Proposed glycosylation pathway involving the UGPase YngB and the YkcC-YngA-YkcB multicomponent transmembrane glycosylation system.A, the transcription factor YclJ activates the transcription of genes belonging to the ykcBC and yngABC operons. B, the Bacillus subtilis LTA glycosylation model requires CsbB, GtcA, and YfhO for the transfer of GlcNAc onto the LTA. The glycosyltransferase CsbB produces C₅₅-P-GlcNAc, which is subsequently transported across the membrane by GtcA, and the GlcNAc is finally attached to the LTA polymer on the outside of the cell by the multimembrane–spanning GT-C-fold glycosyltransferase YfhO. C, proposed glycosylation pathway leading under anaerobic growth conditions to the transfer of glucose onto an uncharacterized target in the cell envelope.
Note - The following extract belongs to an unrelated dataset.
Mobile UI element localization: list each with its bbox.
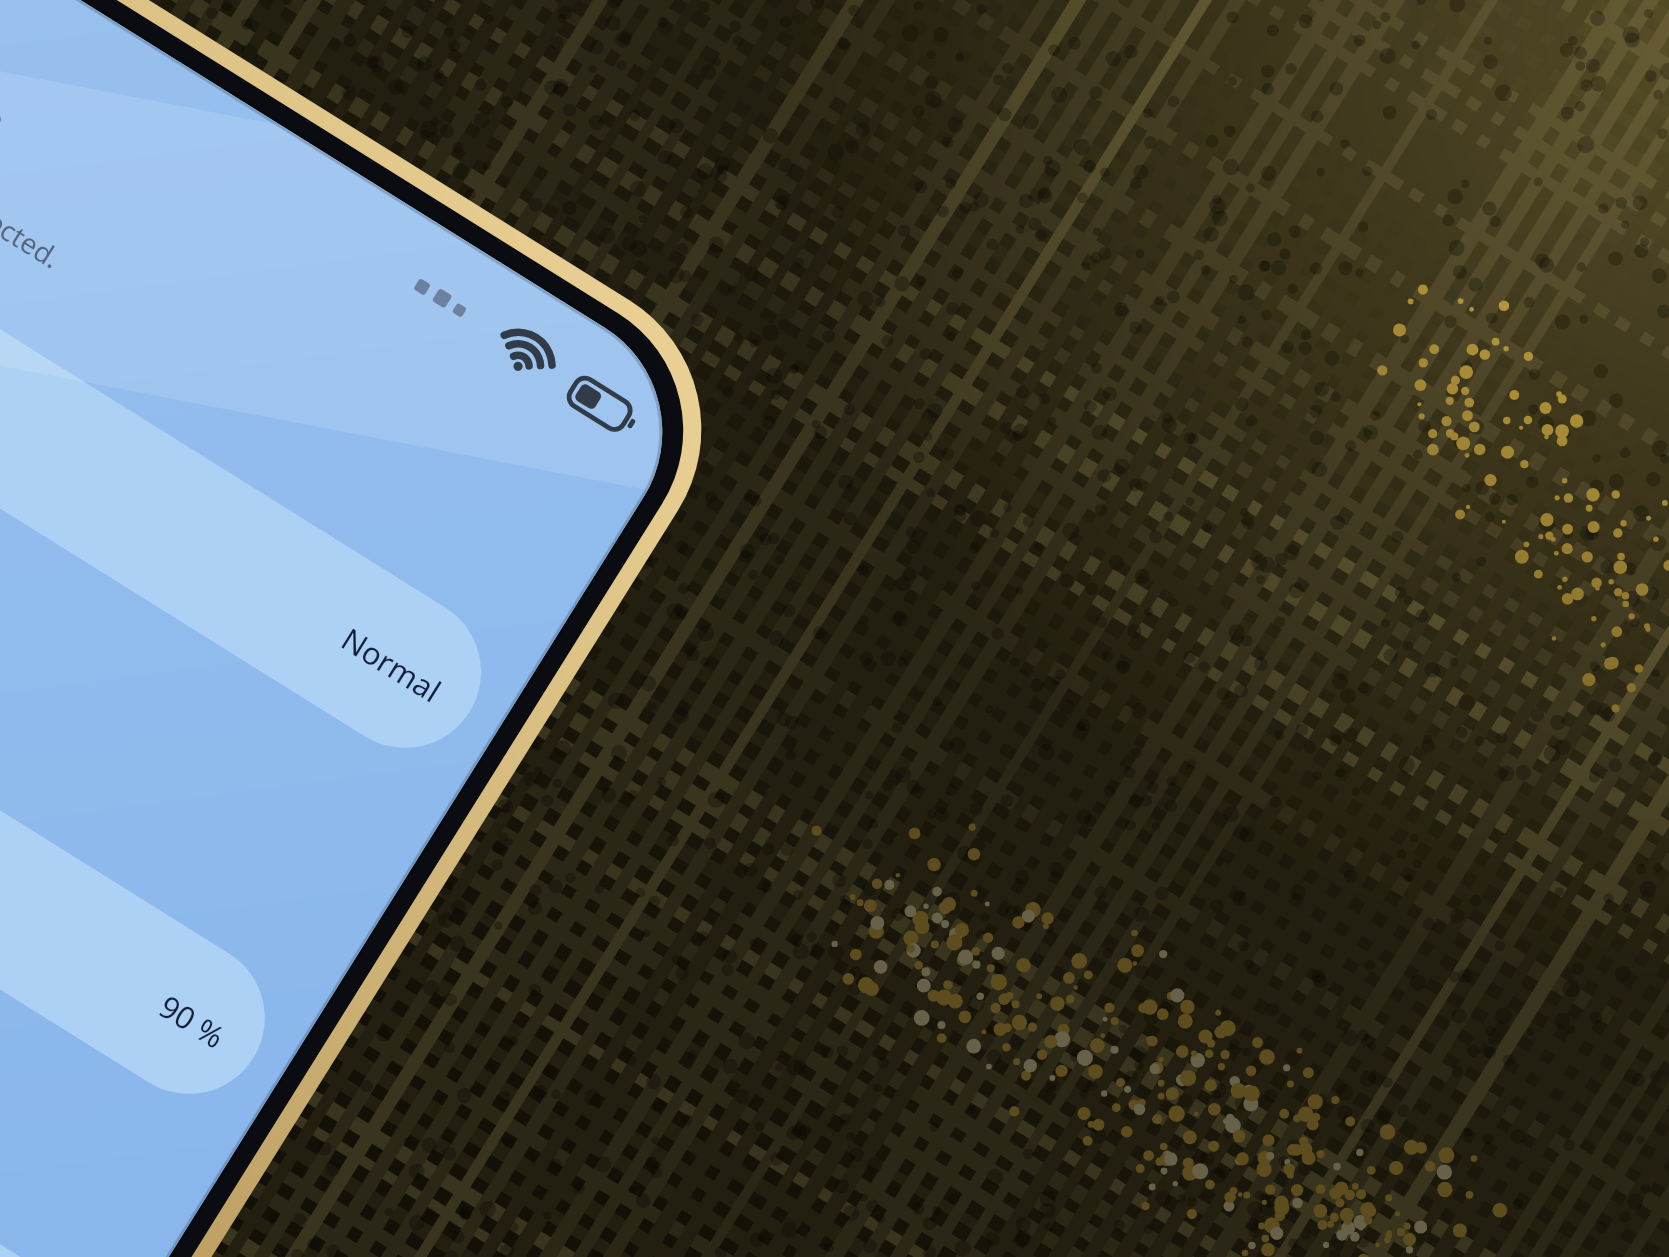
button[interactable]: Photo of a phone showing the Battery Hea… [0,0,1669,1257]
As shown in this study, YngB is a functional UGPase that can produce UDP-glucose and we hypothesize that the predicted glycosyltransferase YkcC produces C₅₅-P-glucose, which is transported across the membrane by YngA. The glucose residue is then transferred by the predicted multimembrane spanning GT-C-fold glycosyltransferase YkcB to an unknown target within the bacterial cell envelope. Panel B was adapted from a model figure presented in the studies by Rismondo et al., 2018 (19) and Rismondo et al., 2020 (20). C₅₅-P, undecaprenyl phosphate; LTA, lipoteichoic acid.